**YOUR TASK**
If a line in the records below holds the word "Wohnung", copy it.

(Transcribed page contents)
-----
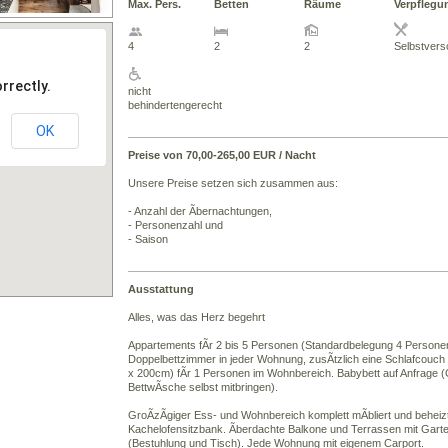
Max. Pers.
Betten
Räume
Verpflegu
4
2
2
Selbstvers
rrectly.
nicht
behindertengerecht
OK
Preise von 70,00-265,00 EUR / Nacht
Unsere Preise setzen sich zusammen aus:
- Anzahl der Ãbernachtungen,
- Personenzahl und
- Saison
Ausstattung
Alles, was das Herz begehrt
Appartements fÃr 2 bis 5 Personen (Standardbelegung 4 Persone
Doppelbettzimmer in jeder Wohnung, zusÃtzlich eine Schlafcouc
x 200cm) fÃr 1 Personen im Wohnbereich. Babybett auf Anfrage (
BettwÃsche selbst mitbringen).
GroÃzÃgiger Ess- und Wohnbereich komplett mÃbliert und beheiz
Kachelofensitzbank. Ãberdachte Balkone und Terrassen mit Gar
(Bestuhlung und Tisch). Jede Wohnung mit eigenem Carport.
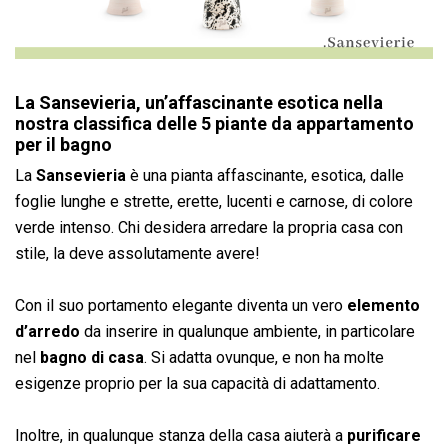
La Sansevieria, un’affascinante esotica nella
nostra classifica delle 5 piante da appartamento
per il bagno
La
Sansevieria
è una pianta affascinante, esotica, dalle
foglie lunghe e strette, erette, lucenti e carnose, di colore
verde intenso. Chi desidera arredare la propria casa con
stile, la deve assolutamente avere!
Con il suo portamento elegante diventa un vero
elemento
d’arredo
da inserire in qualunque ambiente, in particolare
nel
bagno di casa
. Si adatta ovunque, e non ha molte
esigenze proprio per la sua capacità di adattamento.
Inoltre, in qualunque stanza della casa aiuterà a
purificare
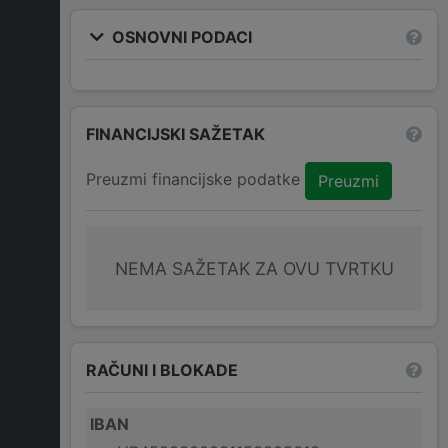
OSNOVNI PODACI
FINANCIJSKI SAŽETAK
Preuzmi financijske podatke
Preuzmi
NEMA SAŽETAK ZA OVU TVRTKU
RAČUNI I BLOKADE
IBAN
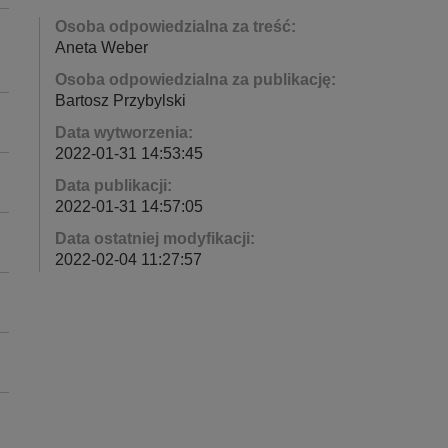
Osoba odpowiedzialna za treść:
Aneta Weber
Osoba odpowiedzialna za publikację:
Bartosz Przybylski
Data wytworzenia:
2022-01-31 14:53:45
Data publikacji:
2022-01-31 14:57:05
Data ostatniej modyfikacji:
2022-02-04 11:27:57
-----
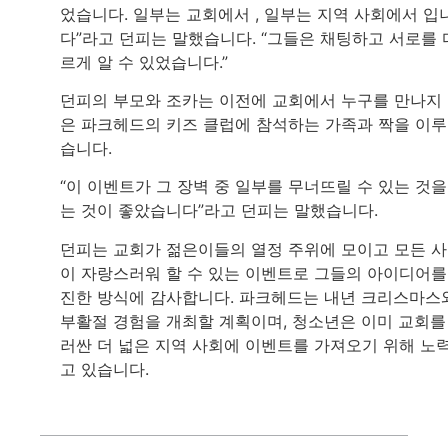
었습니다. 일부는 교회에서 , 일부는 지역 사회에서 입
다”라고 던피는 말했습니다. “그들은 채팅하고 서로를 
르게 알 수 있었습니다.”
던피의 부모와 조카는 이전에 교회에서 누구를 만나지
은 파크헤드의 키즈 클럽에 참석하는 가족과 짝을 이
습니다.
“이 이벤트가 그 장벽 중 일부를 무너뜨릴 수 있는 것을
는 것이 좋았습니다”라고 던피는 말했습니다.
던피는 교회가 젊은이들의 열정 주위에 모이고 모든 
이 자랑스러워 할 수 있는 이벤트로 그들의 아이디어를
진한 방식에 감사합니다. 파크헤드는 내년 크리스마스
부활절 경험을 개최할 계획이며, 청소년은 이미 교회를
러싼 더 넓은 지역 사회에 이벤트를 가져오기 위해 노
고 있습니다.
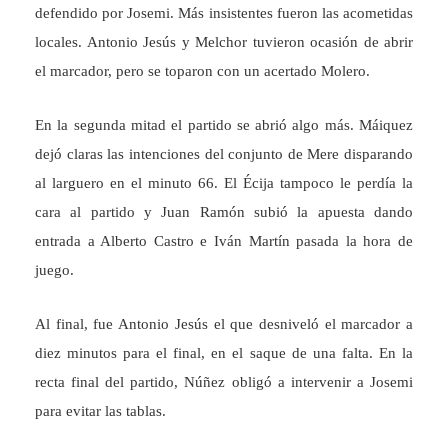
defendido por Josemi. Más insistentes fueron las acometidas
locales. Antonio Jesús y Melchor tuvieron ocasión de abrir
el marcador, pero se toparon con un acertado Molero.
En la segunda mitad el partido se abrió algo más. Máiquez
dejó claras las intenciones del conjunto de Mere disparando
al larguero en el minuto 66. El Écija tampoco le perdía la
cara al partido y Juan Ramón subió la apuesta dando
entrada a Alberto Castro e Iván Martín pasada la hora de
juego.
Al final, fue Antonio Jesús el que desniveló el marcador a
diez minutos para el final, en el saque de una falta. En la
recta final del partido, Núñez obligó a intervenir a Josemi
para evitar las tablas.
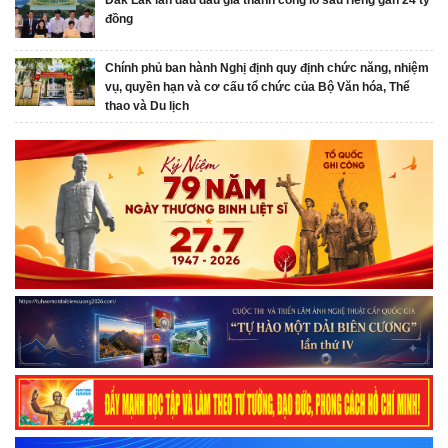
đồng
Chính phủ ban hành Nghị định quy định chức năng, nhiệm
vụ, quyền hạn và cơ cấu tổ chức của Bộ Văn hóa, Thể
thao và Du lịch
-----
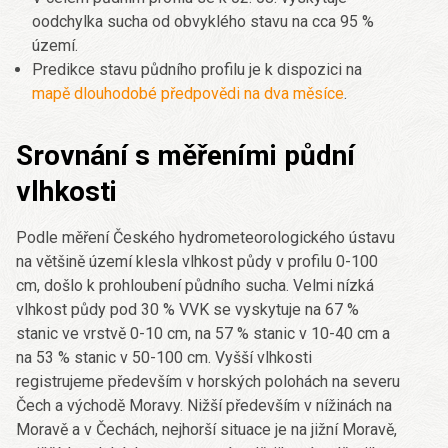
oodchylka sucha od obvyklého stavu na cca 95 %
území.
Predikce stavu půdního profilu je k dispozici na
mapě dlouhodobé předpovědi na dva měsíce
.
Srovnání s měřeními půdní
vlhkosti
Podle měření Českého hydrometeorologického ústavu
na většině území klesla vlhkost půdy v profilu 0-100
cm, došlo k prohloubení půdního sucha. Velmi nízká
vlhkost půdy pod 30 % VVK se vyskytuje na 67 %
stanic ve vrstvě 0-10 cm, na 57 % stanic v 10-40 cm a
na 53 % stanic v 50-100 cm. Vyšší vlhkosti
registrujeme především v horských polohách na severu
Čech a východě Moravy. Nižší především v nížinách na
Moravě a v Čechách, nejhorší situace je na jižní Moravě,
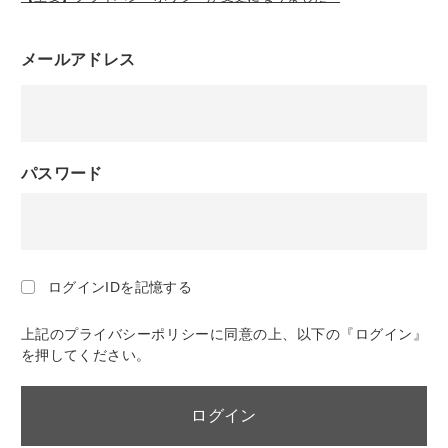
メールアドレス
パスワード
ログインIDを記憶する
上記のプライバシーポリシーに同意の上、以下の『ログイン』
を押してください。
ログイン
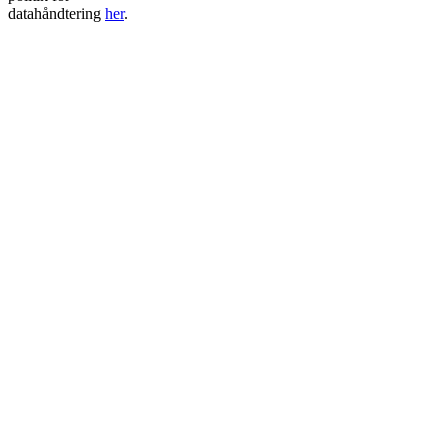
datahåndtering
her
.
-----
**ANSWER BOX**
Doppelbettzimmer in jeder Wohnung, zusÃtzlich eine Schlafcouc
(Bestuhlung und Tisch). Jede Wohnung mit eigenem Carport.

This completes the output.